Archaeologists discover a rare 14th-century Spanish synagogue.

MADRID—Archaeologists in Utrera in southern Spain have discovered a 14th-century synagogue hidden inside a building. The building later became a church, hospital and most recently a bar.

Archaeologist Miguel Angel de Dios told journalists after years of analyzing the walls and floors of the building, “the first thing to check is the presence of a prayer room.” .

“The basic elements of the synagogue, such as the entrance hall, or the surrounding benches revealed in this research, confirm that we are indeed in the chapel.”

The only hint of the existence of a Jewish temple came in 1604 from the priest and historian Rodrigo Caro. He wrote that a hospital now stands where the Jews used to pray. There are only a few medieval synagogues left in Spain, including the cities of Toledo and Cordoba.

Utrera’s synagogue was converted into a church in the 16th century, erasing all traces of its Jewish past, De Dios added. His team now wants to identify the pulpit and the baths used for the ritual.

“We now have scientific conviction that we are standing in a medieval synagogue,” said José María Villalobos, mayor of the city of Utrera. he added.
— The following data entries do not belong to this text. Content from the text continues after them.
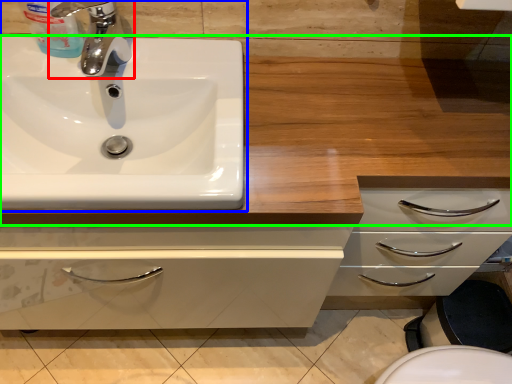 Question: Which object is the farthest from tap (highlighted by a red box)? Choose among these: sink (highlighted by a blue box) or counter top (highlighted by a green box).

Choices:
 (A) sink
 (B) counter top

Answer: (B) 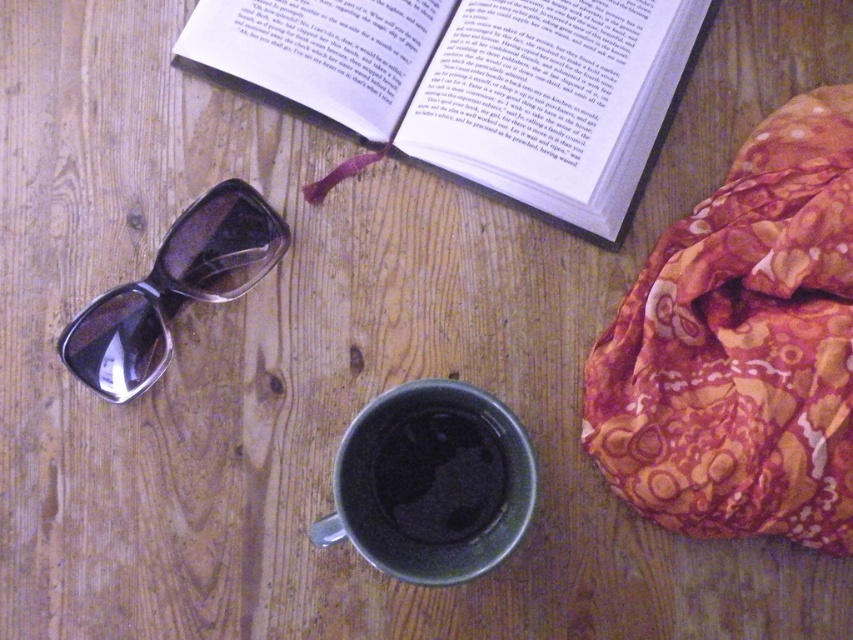 What do you see at coordinates (474, 83) in the screenshot? This screenshot has height=640, width=853. I see `hardcover book at upper center` at bounding box center [474, 83].

Identify the location of hardcover book at upper center. This screenshot has width=853, height=640. click(474, 83).

At what (x,y) coordinates should I click in order to perform the action: click on hardcover book at upper center. Please return your answer as a coordinate pair (x, y). Looking at the image, I should click on (474, 83).

Is point (822, 433) farther from camera compared to point (453, 140)?

No, it is in front of (453, 140).

Is floral silk scarf at upper right further to camera compared to hardcover book at upper center?

No, it is in front of hardcover book at upper center.

This screenshot has width=853, height=640. Describe the element at coordinates (741, 346) in the screenshot. I see `floral silk scarf at upper right` at that location.

The image size is (853, 640). Identify the location of floral silk scarf at upper right. (741, 346).

Based on the photo, which is above, matte ceramic mug at center or black matte mug at center?

Positioned higher is black matte mug at center.

Does point (369, 432) come in front of point (432, 470)?

Yes, point (369, 432) is closer to viewer.

This screenshot has height=640, width=853. Identify the location of matte ceramic mug at center. (431, 483). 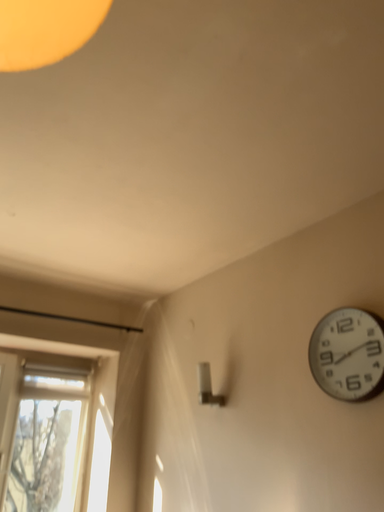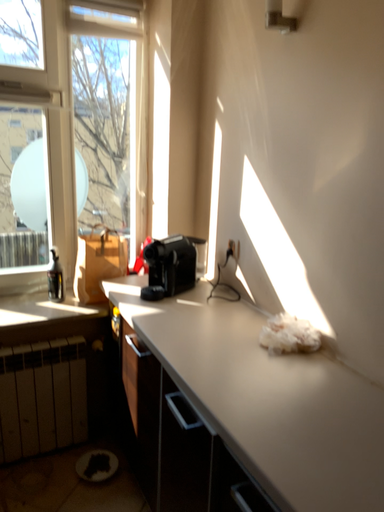 Question: Which way did the camera rotate in the video?

Choices:
 (A) rotated right
 (B) rotated left

Answer: (B)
In recent years, attracting tourists interested in Spain’s Jewish past has become an important focus for towns with historical imprints.

In 1492, the Catholic monarchs of Spain, Queen Isabella I of Castile and Ferdinand II of Aragon, decreed that 200,000 Jews in Spain should either convert to Christianity or be exiled.

Spain has been trying in recent years to rectify what the government called a “historic mistake”. Granted, 132,226 people applied.